CLIMsystems Blog

When Extreme Rainfall Disrupts a Water Supply – The Case of Auckland City, New Zealand - March 2017

Authors: Peter Urich, Yinpeng Li and Donovan Burton

These images of Hunua Falls on an average day and after Wednesday 8th of March extreme event (Auckland Council) Newshub.

Introduction

The week of March 6th through the 12th of 2017 is one that the residents of Auckland will not soon forget. For Watercare, who are responsible for treating and supplying the city’s reticulated water supply (and waste water treatment) the event is likely to stimulate some strategic thinking. With widespread rain and three ‘pulses’ of extreme but short duration rain in different parts of the city its services were stress tested. One of the foci for extreme rainfall was in the Hunua-Wharekawa ranges located southeast of the city. This elevated area plays a critical role in the ever expanding footprint of water capture for the country’s primate city. Water has always been a challenge for Auckland City. From the development of the first piped supply from a small crater lake in the Auckland Domain in 1869. Today water is sourced from the Waitakere Ranges to the west of the city, the Hunua-Wharekawa Ranges to the Southeast and the Waikato River (pumped and piped 37 kms from the lower Waikato river to Auckland City.

Location of Hunua-Wharekawa Ranges in Auckland City

The March 2017 Event

The six day rain event across the Auckland region had several distinctive ‘heavier’ spells.
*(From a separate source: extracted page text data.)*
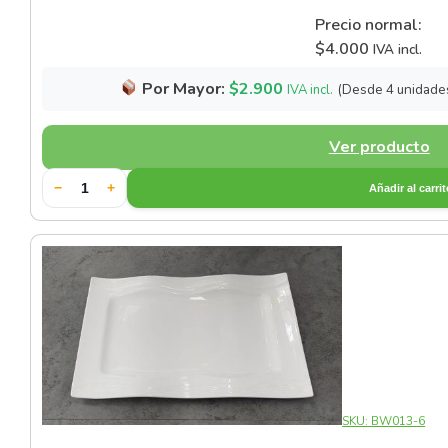
Precio normal:
$
4.000
IVA incl.
Por Mayor:
$
2.900
(Desde 4 unidade
IVA incl.
Ver producto
−
+
Añadir al carri
SKU:
BW013-6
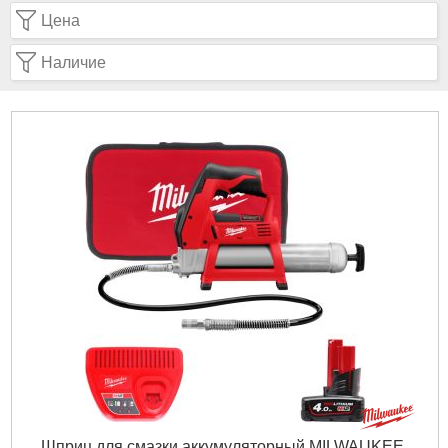
Цена
Наличие
Шприц для смазки аккумуляторный MILWAUKEE,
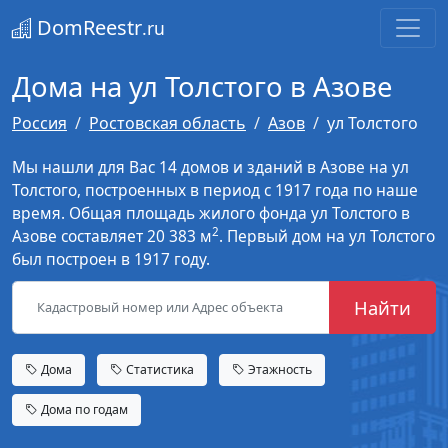
DomReestr
.ru
Дома на ул Толстого в Азове
Россия
Ростовская область
Азов
ул Толстого
Мы нашли для Вас 14 домов и зданий в Азове на ул
Толстого, построенных в период с 1917 года по наше
время. Общая площадь жилого фонда ул Толстого в
2
Азове составляет 20 383 м
. Первый дом на ул Толстого
был построен в 1917 году.
Найти
Дома
Статистика
Этажность
Дома по годам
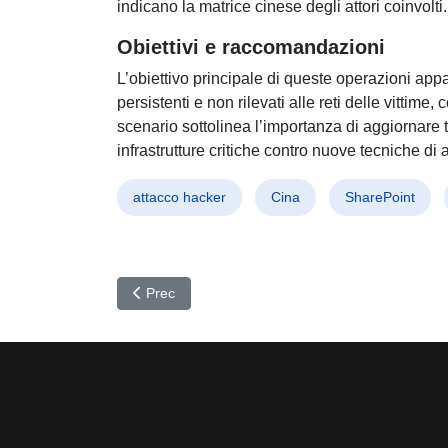
indicano la matrice cinese degli attori coinvolti.
Obiettivi e raccomandazioni
L’obiettivo principale di queste operazioni appa
persistenti e non rilevati alle reti delle vittime
scenario sottolinea l’importanza di aggiornare
infrastrutture critiche contro nuove tecniche di 
attacco hacker
Cina
SharePoint
Articolo precedente: Cyber Allarme Globale: Cryptom
Prec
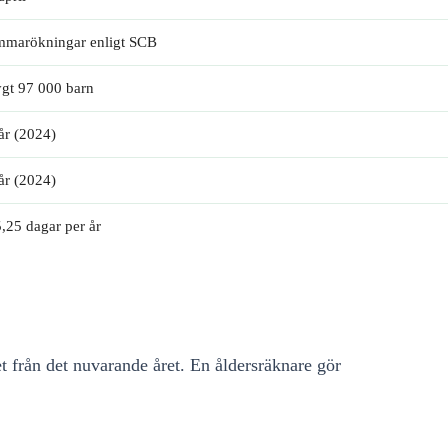
marökningar enligt SCB
gt 97 000 barn
år (2024)
år (2024)
,25 dagar per år
et från det nuvarande året. En åldersräknare gör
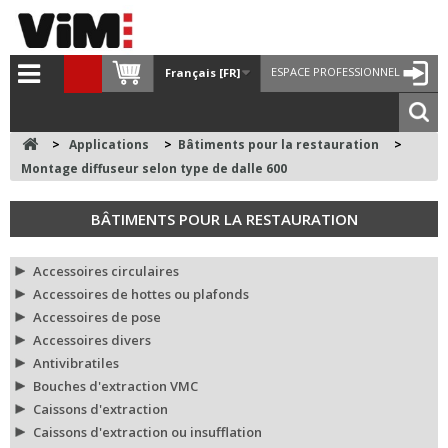
ESPACE PROFESSIONNEL
Français [FR]
>
Applications
>
Bâtiments pour la restauration
>
Montage diffuseur selon type de dalle 600
BÂTIMENTS POUR LA RESTAURATION
Accessoires circulaires
Accessoires de hottes ou plafonds
Accessoires de pose
Accessoires divers
Antivibratiles
Bouches d'extraction VMC
Caissons d'extraction
Caissons d'extraction ou insufflation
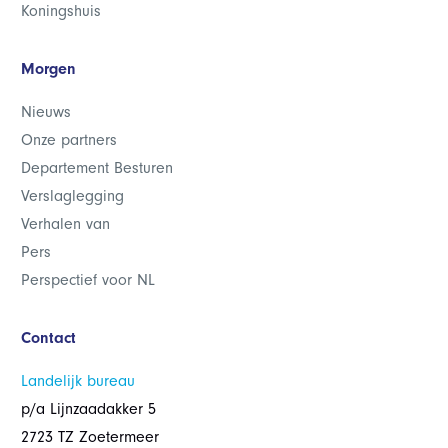
Koningshuis
Morgen
Nieuws
Onze partners
Departement Besturen
Verslaglegging
Verhalen van
Pers
Perspectief voor NL
Contact
Landelijk bureau
p/a Lijnzaadakker 5
2723 TZ Zoetermeer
However this blog is only looking at the extreme roughly 24 hour event that took place in the Hunua-Wharekawa ranges. It was this event that triggered the risk of a water boiling notice being issued for areas of Auckland City that receive water from the Ardmore Treatment plant that receives its source water from the Hunua-Wharekawa ranges.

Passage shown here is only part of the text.